House Bill 2032 does not violate the state constitution's single-subject rule as alleged in a legal challenge filed in an attempt to have the measure tossed out, Assistant Attorney General Dan Weitman said.
“It all deals with income tax collection and divvying up the income tax,” he said. “It's all related to one purpose and that's managing taxes.”
Jerry Fent, an Oklahoma City attorney who is challenging the measure's constitutionality, said the law contained in House Bill 2032 violates the state constitution's single-subject rule. The practice is commonly called logrolling because it logrolls several subjects into one bill.
HB 2032, which took effect July 1, calls for $60 million to be used for Capitol repairs in the 2014 fiscal year, which began July 1, and an additional $60 million to be set aside for repairs to the nearly 100-year-old building in the 2015 fiscal year.
Fent said the constitution requires bills to contain one subject, and HB 2032 illegally sets up a special appropriation while also cutting taxes.
“My arguments are a slam dunk,” he said. “There were two subject matters in that bill.”
Fent is asking the high court to throw out the measure by declaring it unconstitutional.
Fent and Weitman made their arguments before Supreme Court referee Greg Albert, who will file a report with the court.
HB 2032 would reduce the top income tax rate from 5.25 percent to 5 percent on Jan. 1, 2015. Taxpayers would first see the effect of the tax cut in 2016.
The measure sets up a mechanism to cut the rate to 4.85 percent in 2016 if total revenue growth in the 2016 fiscal year, which begins July 1, 2015, is equal to or greater than the fiscal impact of the 0.15 percentage point tax cut.
HB 2032 also provides funds to repair the Capitol. The first work is expected to repair the crumbling exterior. Pieces of limestone have been falling the past two years from the building's exterior.
Fent said the law also is unconstitutional because the money is set aside over two fiscal years. He said the constitution restricts legislators to appropriate money only for the upcoming fiscal year.
Weitman said HB 2032 doesn't create a debt, and it doesn't indebt a future Legislature.
“They're just funding a fund that they created,” he said. “That's not a debt.”
Fent called HB 2032 a revenue bill and said it should have received 75 percent support in both chambers because it dictates how revenue should be spent. It passed 65-25 in the House and 32-14 in the Senate; 76 votes are needed in the House and 36 are needed in the Senate to get 75 percent support.
Weitman said the three-fourths approval requirement comes from State Question 640, which voters passed in 1992 with the intent to make it more difficult for lawmakers to pass tax increases, not more difficult for their taxes to be lowered.
“This bill … lowers taxes,” he said. “It does not increase revenue to the state and therefore is not a revenue bill.”

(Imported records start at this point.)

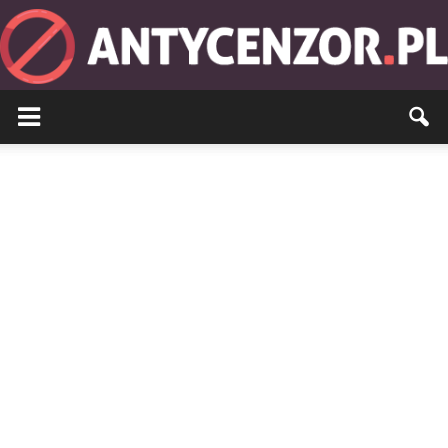
Antycenzor.pl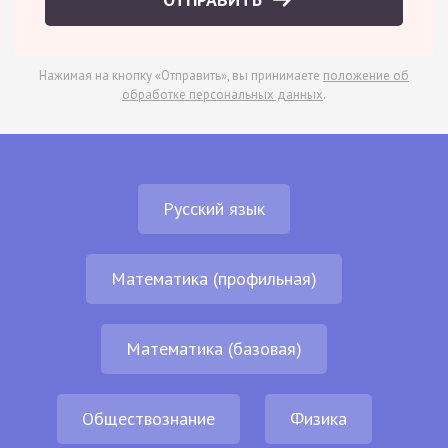
Нажимая на кнопку «Отправить», вы принимаете
положение об
обработке персональных данных
.
Русский язык
Математика (профильная)
Математика (базовая)
Обществознание
Физика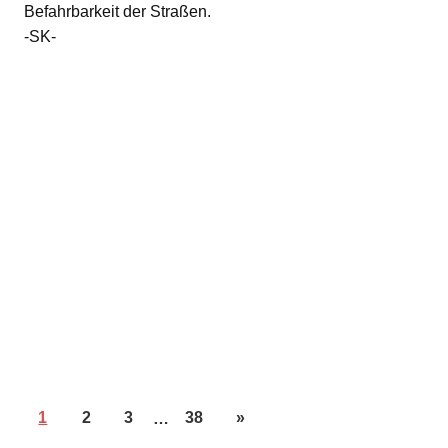
Befahrbarkeit der Straßen.
-SK-
1
2
3
…
38
»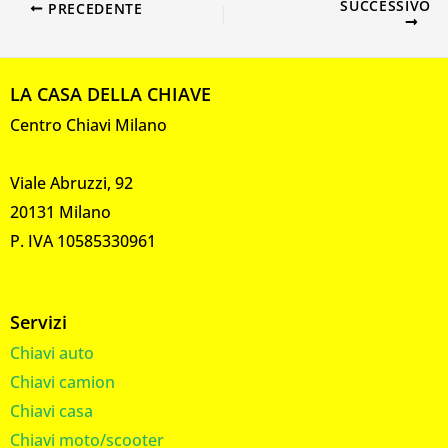
SUCCESSIVO
PRECEDENTE
LA CASA DELLA CHIAVE
Centro Chiavi Milano
Viale Abruzzi, 92
20131 Milano
P. IVA 10585330961
Servizi
Chiavi auto
Chiavi camion
Chiavi casa
Chiavi moto/scooter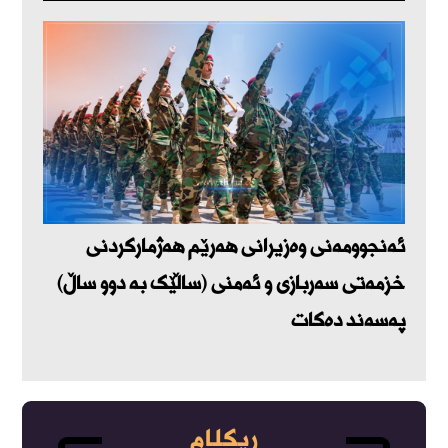
ئەنجوومەنی وەزیرانی هەرێم هەژمارکردنی
خزمەتی سەربازی و ئەمنی (ساڵێک بە دوو ساڵ)
پەسەند دەکات
ڕیکلام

The Supreme Court in recent years has been critical of logrolling. Justices have tossed out sections of law or entire laws they found to be violating the single-subject rule. In a 2010 logrolling case, the high court said it was “growing weary of admonishing the Legislature for so flagrantly violating” the single-subject rule of the constitution.
“We hope that they see in this case this is a single subject,” Weitman said.
Fent said he's not arguing the bill's intent.
“That's probably a very worthwhile cause, to get some money to fix the Capitol building,” he said. “But, however, they need to do it constitutionally.”